Friday, 1st of February, 2019 – The New England Journal of Medicine has published a new study yesterday announcing that 18% of participants in their study who were given vaping products and a 4-week behavioral course remained smoke-free after a year,  as compared to 10% of participants in their study who were given medical nicotine such as patches or gum.

This shows that e-cigarettes are almost twice as effective as nicotine replacement therapies in helping smokers quit smoking in the long term!

Many of the studies done in the past 7 years have used the “gold standard” of randomized-controlled methodology and a single poor model of the e-cigarette (called the CE4 – which is no longer popular anywhere internationally) which was also poor at delivering nicotine to run their studies. Even then, those studies have still shown the efficacy of e-cigarettes as being approximately equal to that of nicotine patches and gums. As a result, the lack of a distinct or clear advantage of e-cigarette (as referenced from the old model of e-cigarettes called the CE4) over medical nicotine has long caused medical professionals to be skeptical of the need for vaping products over existing pharmaceutical options.

Vaping technology has developed far ahead since those studies, and consumers today have access to e-cigarette products that have been innovated to be far safer and more effective in satisfying their craving to smoke.

“An Issue Rarely Discussed: Most Smokers Actually Enjoy Smoking”

Medical practitioners who have been reluctant to recommend vaping products to smoking patients do so largely because studies in the past have shown little advantage over existing nicotine replacement therapies (NRT). However, Professor Peter Hayek, professor of clinical psychology, and Director of the Wolfson Institute of Preventive Medicine’s Tobacco Dependence Research Unit at Queen Mary University of London suggested that this reluctance is now likely to change in light of increasing studies which are done with the right methodologies and the findings that come with them.

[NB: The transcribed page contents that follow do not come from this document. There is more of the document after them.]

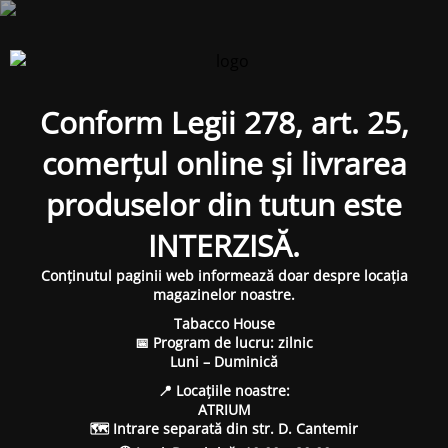
Conform Legii 278, art. 25,
comerțul online și livrarea
produselor din tutun este
INTERZISĂ.
Conținutul paginii web informează doar despre locația
magazinelor noastre.
Tabacco House
📅 Program de lucru: zilnic
Luni – Duminică
📍 Locațiile noastre:
ATRIUM
🗺 Intrare separată din str. D. Cantemir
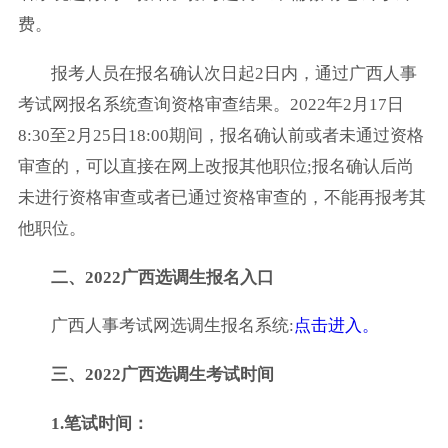
费。
报考人员在报名确认次日起2日内，通过广西人事
考试网报名系统查询资格审查结果。2022年2月17日
8:30至2月25日18:00期间，报名确认前或者未通过资格
审查的，可以直接在网上改报其他职位;报名确认后尚
未进行资格审查或者已通过资格审查的，不能再报考其
他职位。
二、2022广西选调生报名入口
广西人事考试网选调生报名系统:
点击进入。
三、2022广西选调生考试时间
1.笔试时间：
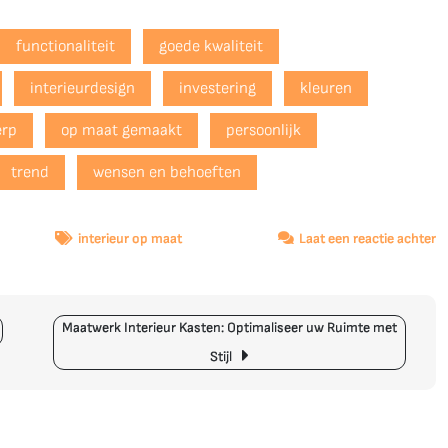
functionaliteit
goede kwaliteit
interieurdesign
investering
kleuren
erp
op maat gemaakt
persoonlijk
trend
wensen en behoeften
o
interieur op maat
Laat een reactie achter
U
In
M
Maatwerk Interieur Kasten: Optimaliseer uw Ruimte met
C
J
Stijl
D
O
M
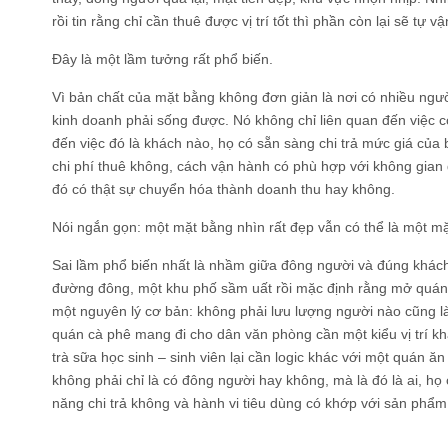
rồi tin rằng chỉ cần thuê được vị trí tốt thì phần còn lại sẽ tự v
Đây là một lầm tưởng rất phổ biến.
Vì bản chất của mặt bằng không đơn giản là nơi có nhiều ngườ
kinh doanh phải sống được. Nó không chỉ liên quan đến việc 
đến việc đó là khách nào, họ có sẵn sàng chi trả mức giá củ
chi phí thuê không, cách vận hành có phù hợp với không gian
đó có thật sự chuyển hóa thành doanh thu hay không.
Nói ngắn gọn: một mặt bằng nhìn rất đẹp vẫn có thể là một mặ
Sai lầm phổ biến nhất là nhầm giữa đông người và đúng khác
đường đông, một khu phố sầm uất rồi mặc định rằng mở quán
một nguyên lý cơ bản: không phải lưu lượng người nào cũng l
quán cà phê mang đi cho dân văn phòng cần một kiểu vị trí kh
trà sữa học sinh – sinh viên lại cần logic khác với một quán ăn
không phải chỉ là có đông người hay không, mà là đó là ai, họ
năng chi trả không và hành vi tiêu dùng có khớp với sản phẩ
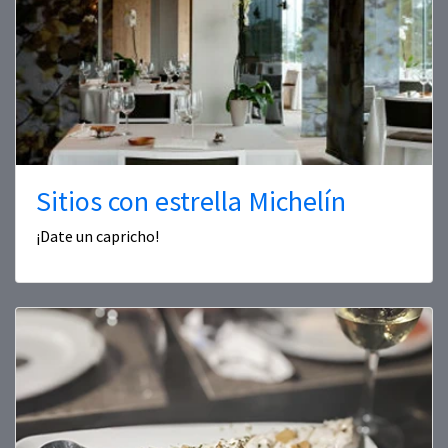
Sitios con estrella Michelín
¡Date un capricho!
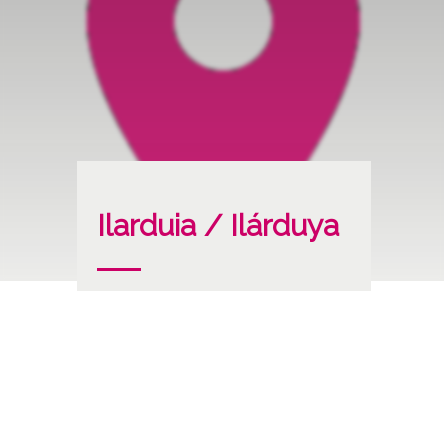
Ilarduia / Ilárduya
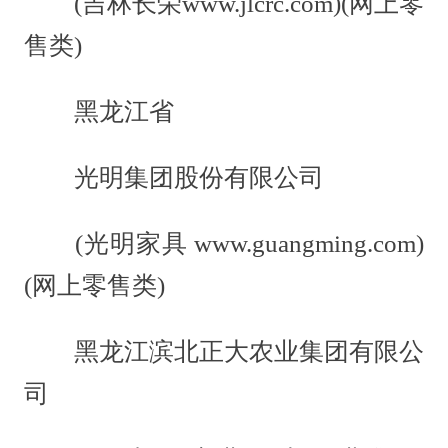
(吉林长荣www.jlcrc.com)(网上零
售类)
黑龙江省
光明集团股份有限公司
(光明家具 www.guangming.com)
(网上零售类)
黑龙江滨北正大农业集团有限公
司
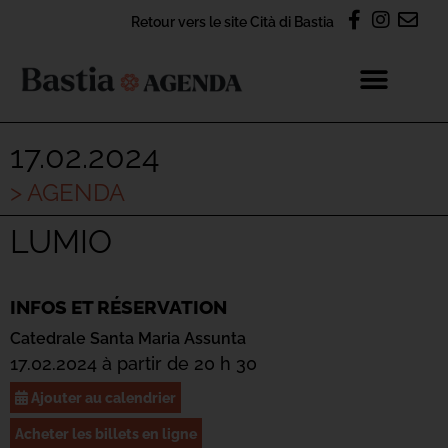
Retour vers le site Cità di Bastia
17.02.2024
> AGENDA
LUMIO
INFOS ET RÉSERVATION
Catedrale Santa Maria Assunta
17.02.2024 à partir de 20 h 30
Ajouter au calendrier
Acheter les billets en ligne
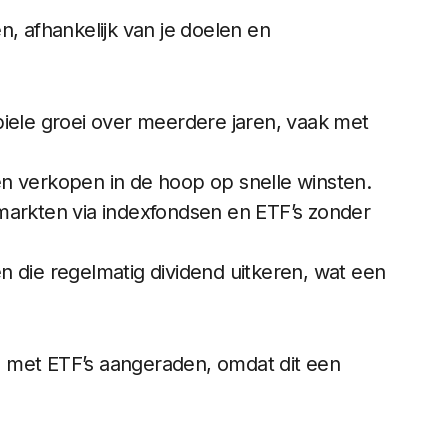
n, afhankelijk van je doelen en
biele groei over meerdere jaren, vaak met
en verkopen in de hoop op snelle winsten.
 markten via indexfondsen en ETF’s zonder
en die regelmatig dividend uitkeren, wat een
 met ETF’s aangeraden, omdat dit een
.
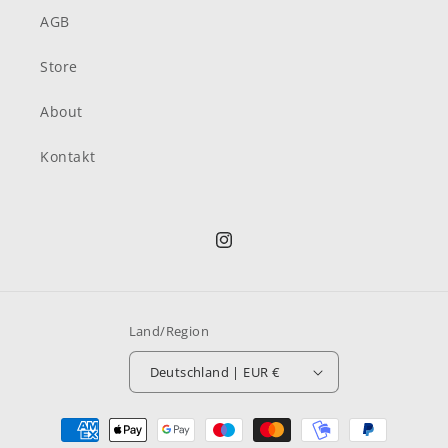
AGB
Store
About
Kontakt
Instagram
Land/Region
Deutschland | EUR €
Zahlungsmethoden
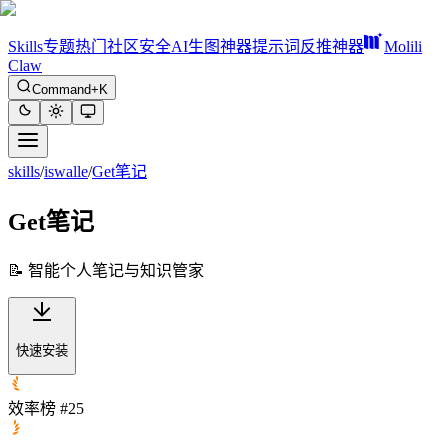
Skills
专题
热门
社区
安全
AI生图神器
提示词反推神器
Molili
Claw
Command+K
skills
/
iswalle
/
Get笔记
Get笔记
📝 智能个人笔记与知识管家
快速安装
效率榜 #25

E-cigarettes have started and have been popularized as consumer products rather than medical interventions initially. While this latest study from The New England Journal of Medicine provides very good data on what happens when middle-aged smokers are encouraged to try modern vaping products, it hasn’t yet encompass the full advantage of how vaping is affecting all smoking behaviors.

The reason that many people who smoke have success remaining smoke-free with e-cigarette or vaping products is straightforward: They are designed to be pleasurable. As one of the authors of the study, Professor Hayden McRobbie states: “an issue that is rarely discussed is that some smokers actually enjoy smoking, and vaping may help them retain this.”

Most smokers have never liked the dour medical positioning and characteristics of nicotine replacement therapies (NRT). Perhaps the key to ending smoking is simple: Allow nicotine to be treated like any consumer product, and allow businesses to develop products that smokers love.